Pour bien des raisons, relief, gorges profondes, forêts et chutes de neige en altitude mais aussi diversité des genres de vie et des occupations imposées par les conditions géographiques, cette société était extrêmement cloisonnée et fragmentée. Si, partout, se retrouvaient les mêmes activités, les principales étant l'élevage du petit bétail, la culture des céréales en terre sèche et le travail des jardins irrigués c'était en proportions différentes et à diverses fins.
Ainsi, on l'a vu, les gens de la vallée de l'oued Abdi étaient des sédentaires vivant en villages comptant jusqu'à quelques centaines d'habitants. C'était, réserve faite des régions d'oasis de la frange saharienne un mode de vie exceptionnel dans ce sud constantinois voué à la vie nomade.
Ces villageois aurasiens habitaient comme les Kabyles du Djurdjura des maisons de pierre; mais celles-ci étaient d'une architecture bien différente extérieurement comme intérieurement.
Le village était un centre d'activités artisanales très diverses. On y travaillait la laine et le poil de chèvre, le fer, le cuir, la terre, l'alfa. Il y avait aussi des babouchiers et des bijoutiers capables à l'occasion de rivaliser avec les Zouaoua pour la fabrication de la fausse monnaie. Il y avait donc matière à échange. Mais, bien sûr, le travail essentiel était celui de la terre avec une pratique de l'irrigation extrêmement ancienne. Du reste, dans cette vallée plus particulièrement, on affirmait volontiers ses origines romaines il y a un demi-siècle encore.
Au centre du massif, dans la vallée de l'oued El Abiod, la vie se partageait entre les trois activités principales, élevage, cultures en terre sèche, jardins, au prix de déplacements fréquents de la plaine à la montagne. Ce qui leur avait imposé la tente pour habitat et les guelaa comme port d'attache et lieu de dépôts de leurs biens consistant surtout en produits de la terre.
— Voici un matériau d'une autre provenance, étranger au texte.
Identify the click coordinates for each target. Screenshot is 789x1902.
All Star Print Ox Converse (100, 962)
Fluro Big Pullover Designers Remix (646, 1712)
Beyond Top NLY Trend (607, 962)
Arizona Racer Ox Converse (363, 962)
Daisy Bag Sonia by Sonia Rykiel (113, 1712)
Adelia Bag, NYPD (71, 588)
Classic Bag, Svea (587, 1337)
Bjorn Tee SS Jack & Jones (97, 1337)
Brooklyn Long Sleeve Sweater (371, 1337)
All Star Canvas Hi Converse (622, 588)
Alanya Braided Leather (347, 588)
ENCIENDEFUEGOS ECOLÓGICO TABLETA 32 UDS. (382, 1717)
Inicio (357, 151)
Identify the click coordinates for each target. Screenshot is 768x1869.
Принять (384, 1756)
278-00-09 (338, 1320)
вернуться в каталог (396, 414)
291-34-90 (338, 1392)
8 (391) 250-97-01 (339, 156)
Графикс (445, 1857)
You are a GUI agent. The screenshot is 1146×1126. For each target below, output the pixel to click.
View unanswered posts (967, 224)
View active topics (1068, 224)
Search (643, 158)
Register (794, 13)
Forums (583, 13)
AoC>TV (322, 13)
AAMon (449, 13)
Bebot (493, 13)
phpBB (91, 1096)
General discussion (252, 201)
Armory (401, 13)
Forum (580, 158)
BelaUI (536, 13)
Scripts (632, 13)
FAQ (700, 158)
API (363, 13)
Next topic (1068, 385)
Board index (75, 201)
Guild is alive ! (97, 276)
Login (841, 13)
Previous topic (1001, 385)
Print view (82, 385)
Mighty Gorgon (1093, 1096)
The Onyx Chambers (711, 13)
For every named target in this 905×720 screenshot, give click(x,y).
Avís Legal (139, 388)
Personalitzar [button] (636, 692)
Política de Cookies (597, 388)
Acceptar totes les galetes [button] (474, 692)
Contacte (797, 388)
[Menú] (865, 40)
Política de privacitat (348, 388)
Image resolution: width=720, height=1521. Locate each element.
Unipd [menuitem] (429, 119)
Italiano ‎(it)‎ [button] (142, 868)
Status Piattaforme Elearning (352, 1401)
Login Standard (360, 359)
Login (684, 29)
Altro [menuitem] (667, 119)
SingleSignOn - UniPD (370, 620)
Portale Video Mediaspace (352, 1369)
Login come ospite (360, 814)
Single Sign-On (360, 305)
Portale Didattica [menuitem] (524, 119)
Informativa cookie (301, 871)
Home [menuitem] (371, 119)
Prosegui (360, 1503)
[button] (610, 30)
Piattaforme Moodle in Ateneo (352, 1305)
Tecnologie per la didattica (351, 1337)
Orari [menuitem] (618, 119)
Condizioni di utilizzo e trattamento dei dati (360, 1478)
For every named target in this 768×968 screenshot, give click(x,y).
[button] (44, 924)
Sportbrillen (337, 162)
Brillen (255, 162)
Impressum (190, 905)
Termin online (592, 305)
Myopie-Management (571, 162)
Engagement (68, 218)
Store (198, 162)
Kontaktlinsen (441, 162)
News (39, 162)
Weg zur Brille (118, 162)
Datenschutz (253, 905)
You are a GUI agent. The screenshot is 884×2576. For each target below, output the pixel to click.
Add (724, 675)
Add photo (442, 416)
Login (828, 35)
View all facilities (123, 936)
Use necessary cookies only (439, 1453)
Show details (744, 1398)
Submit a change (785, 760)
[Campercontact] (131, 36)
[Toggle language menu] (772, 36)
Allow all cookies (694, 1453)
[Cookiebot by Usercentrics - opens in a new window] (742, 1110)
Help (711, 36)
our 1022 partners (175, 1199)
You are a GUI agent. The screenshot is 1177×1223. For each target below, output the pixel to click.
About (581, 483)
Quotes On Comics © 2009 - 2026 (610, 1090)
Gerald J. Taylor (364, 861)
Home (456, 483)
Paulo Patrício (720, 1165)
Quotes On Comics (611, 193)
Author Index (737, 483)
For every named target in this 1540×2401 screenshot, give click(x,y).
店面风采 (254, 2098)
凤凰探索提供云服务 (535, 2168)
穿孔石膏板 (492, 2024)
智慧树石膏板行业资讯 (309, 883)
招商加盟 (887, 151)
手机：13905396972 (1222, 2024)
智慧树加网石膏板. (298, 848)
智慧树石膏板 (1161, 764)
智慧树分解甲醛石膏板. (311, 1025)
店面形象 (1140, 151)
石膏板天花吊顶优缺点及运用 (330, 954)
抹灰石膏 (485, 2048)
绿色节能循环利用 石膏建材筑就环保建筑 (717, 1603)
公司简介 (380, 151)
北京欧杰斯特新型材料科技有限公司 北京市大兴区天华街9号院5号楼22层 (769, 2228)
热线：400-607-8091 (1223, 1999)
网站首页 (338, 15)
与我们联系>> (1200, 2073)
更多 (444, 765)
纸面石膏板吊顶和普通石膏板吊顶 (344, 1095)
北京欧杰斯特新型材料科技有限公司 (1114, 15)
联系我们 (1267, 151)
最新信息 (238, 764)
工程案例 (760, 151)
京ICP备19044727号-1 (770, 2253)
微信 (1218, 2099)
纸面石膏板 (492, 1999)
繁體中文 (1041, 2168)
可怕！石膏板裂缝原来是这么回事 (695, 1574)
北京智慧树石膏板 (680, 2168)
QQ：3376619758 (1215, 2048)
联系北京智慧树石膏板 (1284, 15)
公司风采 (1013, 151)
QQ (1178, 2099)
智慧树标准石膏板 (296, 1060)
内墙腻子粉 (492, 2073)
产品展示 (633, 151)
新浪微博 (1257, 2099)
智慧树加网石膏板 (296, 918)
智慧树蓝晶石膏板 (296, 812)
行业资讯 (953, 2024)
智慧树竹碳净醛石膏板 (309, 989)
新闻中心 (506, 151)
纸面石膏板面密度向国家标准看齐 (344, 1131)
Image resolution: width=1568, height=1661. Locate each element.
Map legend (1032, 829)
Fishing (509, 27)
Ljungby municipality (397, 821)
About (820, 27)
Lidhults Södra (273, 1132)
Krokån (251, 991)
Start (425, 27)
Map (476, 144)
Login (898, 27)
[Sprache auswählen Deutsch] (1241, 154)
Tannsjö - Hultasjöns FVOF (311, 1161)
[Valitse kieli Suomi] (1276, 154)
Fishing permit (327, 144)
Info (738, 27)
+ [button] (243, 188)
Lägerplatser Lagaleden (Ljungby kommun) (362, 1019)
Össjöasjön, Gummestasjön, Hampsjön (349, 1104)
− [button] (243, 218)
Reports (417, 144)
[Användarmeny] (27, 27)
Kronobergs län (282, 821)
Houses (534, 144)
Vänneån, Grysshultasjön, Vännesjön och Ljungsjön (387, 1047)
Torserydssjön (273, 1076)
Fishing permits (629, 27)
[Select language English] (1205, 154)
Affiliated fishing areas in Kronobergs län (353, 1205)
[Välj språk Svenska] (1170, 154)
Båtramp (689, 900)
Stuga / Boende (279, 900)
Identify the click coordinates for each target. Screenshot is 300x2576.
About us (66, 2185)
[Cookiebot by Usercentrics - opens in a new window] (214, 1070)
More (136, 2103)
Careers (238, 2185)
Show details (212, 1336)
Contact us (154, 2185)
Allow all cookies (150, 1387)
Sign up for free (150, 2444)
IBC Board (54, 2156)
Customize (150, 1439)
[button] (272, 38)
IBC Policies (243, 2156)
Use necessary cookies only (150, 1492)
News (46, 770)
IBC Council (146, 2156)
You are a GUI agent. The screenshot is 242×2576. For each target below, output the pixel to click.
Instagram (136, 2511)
Les Aurasiens se reconnaissaient comme gens d'une tribu mais la tribu n'avait pas de chef; la cellule vivante était le village ou la fraction au sein desquelles des assemblées d'anciens, les imokranen réglaient tous les problèmes.
Comme en pays kabyle il existait des règlements coutumiers assortis de différentes échelles de peine. Quand les conflits dépassaient le cadre du village ou de la fraction on faisait appel à des instances supérieures.
Dans la vallée de l'oued Abdi on les soumettait à des représentants des quatre principaux villages.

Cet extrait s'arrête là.